What to work on: Each entry is to be retyped without alteration, and no picture is to be included.

==== Extracted entries

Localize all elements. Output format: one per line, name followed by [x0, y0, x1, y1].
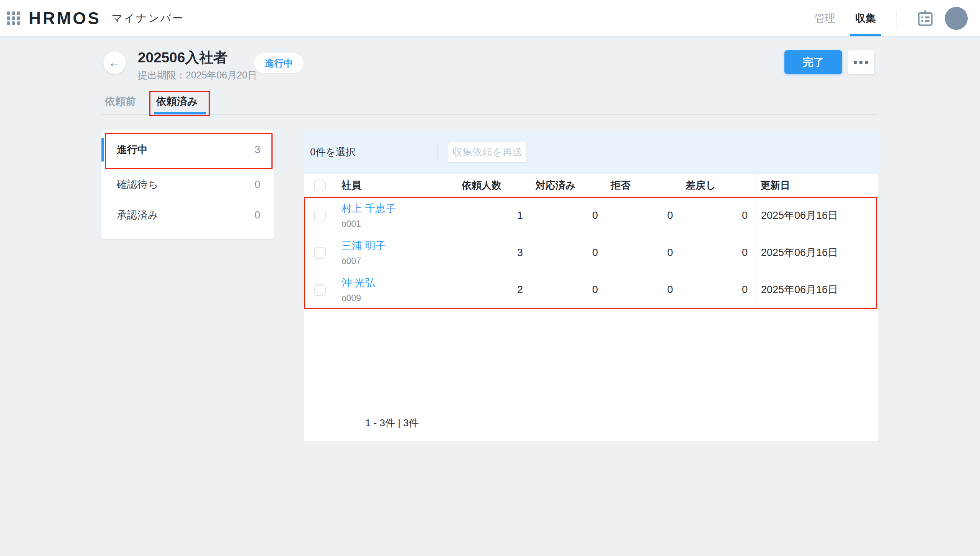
top-bar: HRMOS マイナンバー 管理 収集	[0, 0, 980, 37]
pagination-bar: 1 - 3件 | 3件	[304, 405, 878, 441]
col-header-done: 対応済み	[530, 174, 605, 197]
user-avatar[interactable]	[945, 7, 968, 30]
selection-toolbar: 0件を選択 収集依頼を再送	[304, 130, 878, 174]
sidebar-item-count: 0	[255, 179, 260, 191]
row-checkbox[interactable]	[314, 284, 326, 296]
nav-item-shushu-label: 収集	[855, 11, 876, 25]
toolbar-divider	[438, 142, 438, 163]
table-header-row: 社員 依頼人数 対応済み 拒否 差戻し 更新日	[304, 174, 878, 197]
requested-list-panel: 0件を選択 収集依頼を再送 社員 依頼人数 対応済み 拒否 差戻し 更新日 村上…	[304, 130, 878, 441]
brand-logo: HRMOS マイナンバー	[7, 9, 184, 28]
done-count: 0	[530, 271, 605, 308]
tab-before-request[interactable]: 依頼前	[105, 95, 136, 108]
selection-count-text: 0件を選択	[310, 145, 356, 159]
done-count: 0	[530, 234, 605, 271]
returned-count: 0	[680, 197, 755, 234]
updated-date: 2025年06月16日	[755, 197, 878, 234]
sidebar-item-count: 0	[255, 209, 260, 221]
more-button[interactable]	[848, 50, 874, 74]
apps-grid-icon	[7, 11, 20, 25]
updated-date: 2025年06月16日	[755, 234, 878, 271]
status-sidebar: 進行中 3 確認待ち 0 承認済み 0	[101, 130, 274, 239]
sidebar-item-count: 3	[255, 144, 260, 156]
nav-item-kanri-label: 管理	[815, 11, 835, 25]
returned-count: 0	[680, 271, 755, 308]
back-button[interactable]: ←	[103, 51, 126, 74]
sidebar-item-label: 進行中	[117, 143, 255, 157]
requested-count: 1	[456, 197, 530, 234]
top-nav: 管理 収集	[805, 0, 968, 36]
employee-code: o001	[341, 219, 361, 229]
col-header-requested-count: 依頼人数	[456, 174, 530, 197]
requested-count: 2	[456, 271, 530, 308]
col-header-rejected: 拒否	[605, 174, 680, 197]
pagination-summary: 1 - 3件 | 3件	[365, 416, 419, 430]
product-name: マイナンバー	[112, 11, 184, 26]
requested-count: 3	[456, 234, 530, 271]
employee-code: o007	[341, 256, 361, 266]
col-header-updated: 更新日	[755, 174, 878, 197]
arrow-left-icon: ←	[108, 55, 121, 70]
rejected-count: 0	[605, 197, 680, 234]
sidebar-item-in-progress[interactable]: 進行中 3	[101, 130, 274, 169]
status-badge: 進行中	[254, 53, 304, 73]
rejected-count: 0	[605, 234, 680, 271]
active-item-accent	[101, 138, 104, 161]
tasks-button[interactable]	[917, 10, 933, 27]
ellipsis-icon	[854, 61, 857, 64]
col-header-employee: 社員	[336, 174, 456, 197]
active-nav-underline	[850, 34, 881, 36]
row-checkbox[interactable]	[314, 210, 326, 222]
updated-date: 2025年06月16日	[755, 271, 878, 308]
employee-link[interactable]: 沖 光弘	[341, 276, 376, 290]
tabs-divider	[101, 114, 878, 115]
sidebar-item-label: 確認待ち	[117, 178, 255, 191]
rejected-count: 0	[605, 271, 680, 308]
empty-area	[304, 308, 878, 405]
sidebar-item-approved[interactable]: 承認済み 0	[101, 200, 274, 230]
done-count: 0	[530, 197, 605, 234]
table-row: 三浦 明子 o007 3 0 0 0 2025年06月16日	[304, 234, 878, 271]
nav-item-kanri[interactable]: 管理	[805, 0, 845, 36]
table-row: 沖 光弘 o009 2 0 0 0 2025年06月16日	[304, 271, 878, 308]
complete-button[interactable]: 完了	[784, 50, 842, 74]
nav-divider	[897, 10, 897, 26]
employee-link[interactable]: 村上 千恵子	[341, 202, 396, 215]
clipboard-icon	[917, 10, 933, 27]
resend-request-button[interactable]: 収集依頼を再送	[448, 142, 527, 163]
col-header-returned: 差戻し	[680, 174, 755, 197]
returned-count: 0	[680, 234, 755, 271]
tab-requested[interactable]: 依頼済み	[156, 95, 198, 108]
row-checkbox[interactable]	[314, 247, 326, 259]
employee-code: o009	[341, 293, 361, 303]
page-title: 202506入社者	[138, 48, 227, 67]
table-row: 村上 千恵子 o001 1 0 0 0 2025年06月16日	[304, 197, 878, 234]
employee-link[interactable]: 三浦 明子	[341, 239, 386, 253]
sidebar-item-awaiting-confirmation[interactable]: 確認待ち 0	[101, 169, 274, 200]
nav-item-shushu[interactable]: 収集	[845, 0, 886, 36]
sidebar-item-label: 承認済み	[117, 208, 255, 222]
brand-wordmark: HRMOS	[29, 9, 101, 28]
select-all-checkbox[interactable]	[314, 179, 326, 191]
deadline-text: 提出期限：2025年06月20日	[138, 69, 257, 82]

========

Expected answer:
Localize all elements. Output format: one per line, name followed by [x0, y0, x1, y1].
top-bar: HRMOS マイナンバー 管理 収集	[0, 0, 980, 37]
pagination-bar: 1 - 3件 | 3件	[304, 405, 878, 441]
col-header-done: 対応済み	[530, 174, 605, 197]
user-avatar[interactable]	[945, 7, 968, 30]
selection-toolbar: 0件を選択 収集依頼を再送	[304, 130, 878, 174]
sidebar-item-count: 0	[255, 179, 260, 191]
row-checkbox[interactable]	[314, 284, 326, 296]
nav-item-shushu-label: 収集	[855, 11, 876, 25]
toolbar-divider	[438, 142, 438, 163]
table-header-row: 社員 依頼人数 対応済み 拒否 差戻し 更新日	[304, 174, 878, 197]
requested-list-panel: 0件を選択 収集依頼を再送 社員 依頼人数 対応済み 拒否 差戻し 更新日 村上…	[304, 130, 878, 441]
brand-logo: HRMOS マイナンバー	[7, 9, 184, 28]
done-count: 0	[530, 271, 605, 308]
tab-before-request[interactable]: 依頼前	[105, 95, 136, 108]
selection-count-text: 0件を選択	[310, 145, 356, 159]
done-count: 0	[530, 234, 605, 271]
returned-count: 0	[680, 197, 755, 234]
updated-date: 2025年06月16日	[755, 197, 878, 234]
sidebar-item-count: 0	[255, 209, 260, 221]
more-button[interactable]	[848, 50, 874, 74]
apps-grid-icon	[7, 11, 20, 25]
updated-date: 2025年06月16日	[755, 234, 878, 271]
status-sidebar: 進行中 3 確認待ち 0 承認済み 0	[101, 130, 274, 239]
sidebar-item-count: 3	[255, 144, 260, 156]
nav-item-kanri-label: 管理	[815, 11, 835, 25]
returned-count: 0	[680, 271, 755, 308]
back-button[interactable]: ←	[103, 51, 126, 74]
sidebar-item-label: 進行中	[117, 143, 255, 157]
requested-count: 1	[456, 197, 530, 234]
top-nav: 管理 収集	[805, 0, 968, 36]
employee-code: o001	[341, 219, 361, 229]
col-header-requested-count: 依頼人数	[456, 174, 530, 197]
requested-count: 2	[456, 271, 530, 308]
col-header-rejected: 拒否	[605, 174, 680, 197]
pagination-summary: 1 - 3件 | 3件	[365, 416, 419, 430]
product-name: マイナンバー	[112, 11, 184, 26]
requested-count: 3	[456, 234, 530, 271]
employee-code: o007	[341, 256, 361, 266]
col-header-updated: 更新日	[755, 174, 878, 197]
arrow-left-icon: ←	[108, 55, 121, 70]
rejected-count: 0	[605, 197, 680, 234]
sidebar-item-in-progress[interactable]: 進行中 3	[101, 130, 274, 169]
status-badge: 進行中	[254, 53, 304, 73]
rejected-count: 0	[605, 234, 680, 271]
active-item-accent	[101, 138, 104, 161]
tasks-button[interactable]	[917, 10, 933, 27]
ellipsis-icon	[854, 61, 857, 64]
col-header-employee: 社員	[336, 174, 456, 197]
active-nav-underline	[850, 34, 881, 36]
row-checkbox[interactable]	[314, 210, 326, 222]
updated-date: 2025年06月16日	[755, 271, 878, 308]
employee-link[interactable]: 沖 光弘	[341, 276, 376, 290]
tabs-divider	[101, 114, 878, 115]
sidebar-item-label: 確認待ち	[117, 178, 255, 191]
rejected-count: 0	[605, 271, 680, 308]
empty-area	[304, 308, 878, 405]
sidebar-item-approved[interactable]: 承認済み 0	[101, 200, 274, 230]
done-count: 0	[530, 197, 605, 234]
table-row: 三浦 明子 o007 3 0 0 0 2025年06月16日	[304, 234, 878, 271]
nav-item-kanri[interactable]: 管理	[805, 0, 845, 36]
table-row: 沖 光弘 o009 2 0 0 0 2025年06月16日	[304, 271, 878, 308]
complete-button[interactable]: 完了	[784, 50, 842, 74]
nav-divider	[897, 10, 897, 26]
employee-link[interactable]: 村上 千恵子	[341, 202, 396, 215]
clipboard-icon	[917, 10, 933, 27]
resend-request-button[interactable]: 収集依頼を再送	[448, 142, 527, 163]
col-header-returned: 差戻し	[680, 174, 755, 197]
returned-count: 0	[680, 234, 755, 271]
tab-requested[interactable]: 依頼済み	[156, 95, 198, 108]
row-checkbox[interactable]	[314, 247, 326, 259]
employee-code: o009	[341, 293, 361, 303]
page-title: 202506入社者	[138, 48, 227, 67]
table-row: 村上 千恵子 o001 1 0 0 0 2025年06月16日	[304, 197, 878, 234]
employee-link[interactable]: 三浦 明子	[341, 239, 386, 253]
sidebar-item-awaiting-confirmation[interactable]: 確認待ち 0	[101, 169, 274, 200]
nav-item-shushu[interactable]: 収集	[845, 0, 886, 36]
sidebar-item-label: 承認済み	[117, 208, 255, 222]
brand-wordmark: HRMOS	[29, 9, 101, 28]
select-all-checkbox[interactable]	[314, 179, 326, 191]
deadline-text: 提出期限：2025年06月20日	[138, 69, 257, 82]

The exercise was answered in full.